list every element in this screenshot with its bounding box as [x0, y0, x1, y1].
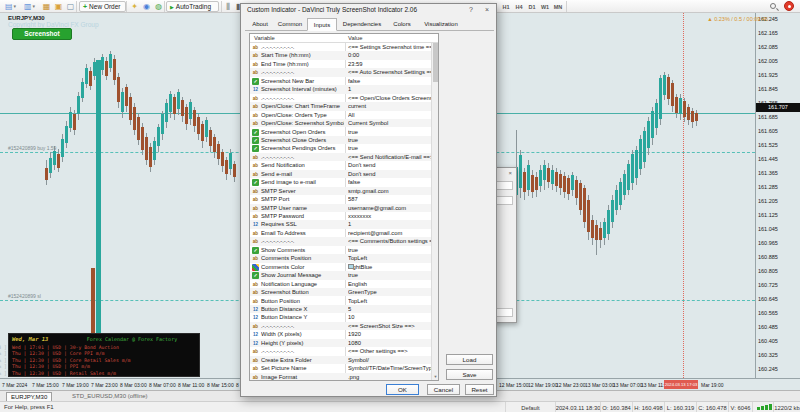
param-value[interactable]: <== Open/Close Orders Screenshot Setting… — [348, 95, 432, 101]
input-row[interactable]: Requires SSL1 — [250, 220, 432, 228]
cancel-button[interactable]: Cancel — [427, 384, 460, 395]
input-row[interactable]: Comments ColorLightBlue — [250, 263, 432, 271]
param-value[interactable]: TopLeft — [348, 298, 432, 304]
input-row[interactable]: Set Picture NameSymbol/TF/DateTime/Scree… — [250, 364, 432, 372]
param-value[interactable]: Symbol/TF/DateTime/ScreenType — [348, 365, 432, 371]
param-value[interactable]: Don't send — [348, 162, 432, 168]
input-row[interactable]: Button Distance Y10 — [250, 313, 432, 321]
param-value[interactable]: current — [348, 103, 432, 109]
param-value[interactable]: 587 — [348, 196, 432, 202]
history-center-icon[interactable]: ▣ — [53, 1, 64, 12]
param-value[interactable]: <== Auto Screenshot Settings ==> — [348, 69, 432, 75]
param-value[interactable]: username@gmail.com — [348, 205, 432, 211]
autotrading-button[interactable]: ▶AutoTrading — [166, 1, 219, 12]
input-row[interactable]: Send image to e-mailfalse — [250, 178, 432, 186]
input-row[interactable]: Notification LanguageEnglish — [250, 280, 432, 288]
close-icon[interactable]: × — [485, 6, 489, 13]
input-row[interactable]: Screenshot Pendings Orderstrue — [250, 144, 432, 152]
mql5-community-icon[interactable]: ◍ — [153, 1, 164, 12]
input-row[interactable]: .-.-.-.-.-.-.-.-.-.<== ScreenShot Size =… — [250, 322, 432, 330]
market-watch-icon[interactable]: ▦ — [41, 1, 52, 12]
input-row[interactable]: Start Time (hh:mm)0:00 — [250, 51, 432, 59]
param-value[interactable]: 10 — [348, 314, 432, 320]
param-value[interactable]: <== Send Notification/E-mail ==> — [348, 154, 432, 160]
input-row[interactable]: Email To Addressrecipient@gmail.com — [250, 229, 432, 237]
param-value[interactable]: false — [348, 179, 432, 185]
param-value[interactable]: recipient@gmail.com — [348, 230, 432, 236]
param-value[interactable]: Symbol/ — [348, 357, 432, 363]
param-value[interactable]: TopLeft — [348, 255, 432, 261]
input-row[interactable]: Screenshot ButtonGreenType — [250, 288, 432, 296]
input-row[interactable]: Screenshot New Barfalse — [250, 77, 432, 85]
param-value[interactable]: GreenType — [348, 289, 432, 295]
input-row[interactable]: Image Format.png — [250, 373, 432, 381]
timeframe-h1[interactable]: H1 — [500, 1, 512, 12]
input-row[interactable]: .-.-.-.-.-.-.-.-.-.<== Auto Screenshot S… — [250, 68, 432, 76]
search-icon[interactable] — [770, 3, 776, 9]
param-value[interactable]: false — [348, 78, 432, 84]
input-row[interactable]: Screenshot Open Orderstrue — [250, 128, 432, 136]
scroll-thumb[interactable] — [433, 42, 438, 82]
timeframe-mn[interactable]: MN — [552, 1, 564, 12]
load-button[interactable]: Load — [446, 354, 493, 365]
reset-button[interactable]: Reset — [465, 384, 494, 395]
input-row[interactable]: SMTP Passwordxxxxxxxx — [250, 212, 432, 220]
new-chart-icon[interactable]: ▤▾ — [2, 1, 19, 12]
param-value[interactable]: true — [348, 145, 432, 151]
dialog-tab-inputs[interactable]: Inputs — [307, 18, 337, 31]
param-value[interactable]: 5 — [348, 306, 432, 312]
param-value[interactable]: Current Symbol — [348, 120, 432, 126]
input-row[interactable]: Send e-mailDon't send — [250, 170, 432, 178]
param-value[interactable]: <== Comments/Button settings ==> — [348, 238, 432, 244]
input-row[interactable]: Button Distance X5 — [250, 305, 432, 313]
indicators-icon[interactable]: ✦ — [129, 1, 140, 12]
input-row[interactable]: Comments PositionTopLeft — [250, 254, 432, 262]
param-value[interactable]: smtp.gmail.com — [348, 188, 432, 194]
input-row[interactable]: .-.-.-.-.-.-.-.-.-.<== Open/Close Orders… — [250, 94, 432, 102]
input-row[interactable]: Button PositionTopLeft — [250, 297, 432, 305]
param-value[interactable]: 0:00 — [348, 52, 432, 58]
input-row[interactable]: Open/Close: Screenshot SymbolCurrent Sym… — [250, 119, 432, 127]
param-value[interactable]: true — [348, 129, 432, 135]
timeframe-d1[interactable]: D1 — [526, 1, 538, 12]
table-scrollbar[interactable]: ▲ ▼ — [431, 34, 438, 380]
param-value[interactable]: 1920 — [348, 331, 432, 337]
scroll-down-icon[interactable]: ▼ — [432, 373, 439, 380]
input-row[interactable]: .-.-.-.-.-.-.-.-.-.<== Send Notification… — [250, 153, 432, 161]
input-row[interactable]: End Time (hh:mm)23:59 — [250, 60, 432, 68]
profiles-icon[interactable]: ▥▾ — [21, 1, 38, 12]
param-value[interactable]: English — [348, 281, 432, 287]
param-value[interactable]: 1 — [348, 221, 432, 227]
save-button[interactable]: Save — [446, 369, 493, 380]
param-value[interactable]: Don't send — [348, 171, 432, 177]
timeframe-h4[interactable]: H4 — [513, 1, 525, 12]
input-row[interactable]: SMTP User nameusername@gmail.com — [250, 204, 432, 212]
input-row[interactable]: Screenshot Close Orderstrue — [250, 136, 432, 144]
param-value[interactable]: All — [348, 112, 432, 118]
param-value[interactable]: <== Settings Screenshot time ==> — [348, 44, 432, 50]
notification-icon[interactable] — [784, 1, 794, 11]
input-row[interactable]: .-.-.-.-.-.-.-.-.-.<== Comments/Button s… — [250, 237, 432, 245]
navigator-icon[interactable]: ▢ — [65, 1, 76, 12]
input-row[interactable]: .-.-.-.-.-.-.-.-.-.<== Other settings ==… — [250, 347, 432, 355]
input-row[interactable]: Width (X pixels)1920 — [250, 330, 432, 338]
input-row[interactable]: .-.-.-.-.-.-.-.-.-.<== Settings Screensh… — [250, 43, 432, 51]
close-icon[interactable]: × — [508, 170, 512, 176]
input-row[interactable]: Open/Close: Chart TimeFramecurrent — [250, 102, 432, 110]
timeframe-w1[interactable]: W1 — [539, 1, 551, 12]
profile-name[interactable]: Default — [505, 402, 555, 412]
input-row[interactable]: Screenshot Interval (minutes)1 — [250, 85, 432, 93]
param-value[interactable]: true — [348, 137, 432, 143]
ok-button[interactable]: OK — [386, 384, 419, 395]
input-row[interactable]: Show Journal Messagetrue — [250, 271, 432, 279]
param-value[interactable]: 1 — [348, 86, 432, 92]
input-row[interactable]: Height (Y pixels)1080 — [250, 339, 432, 347]
param-value[interactable]: <== ScreenShot Size ==> — [348, 323, 432, 329]
param-value[interactable]: 1080 — [348, 340, 432, 346]
new-order-button[interactable]: +New Order — [79, 1, 126, 12]
input-row[interactable]: Send NotificationDon't send — [250, 161, 432, 169]
expert-advisors-icon[interactable]: ◉ — [141, 1, 152, 12]
param-value[interactable]: <== Other settings ==> — [348, 348, 432, 354]
screenshot-button[interactable]: Screenshot — [12, 28, 72, 40]
param-value[interactable]: .png — [348, 374, 432, 380]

Task to complete: Look through the records and gather every line containing "DateTime".

Task output:
input-row[interactable]: Set Picture NameSymbol/TF/DateTime/Scree… — [250, 364, 432, 372]
param-value[interactable]: Symbol/TF/DateTime/ScreenType — [348, 365, 432, 371]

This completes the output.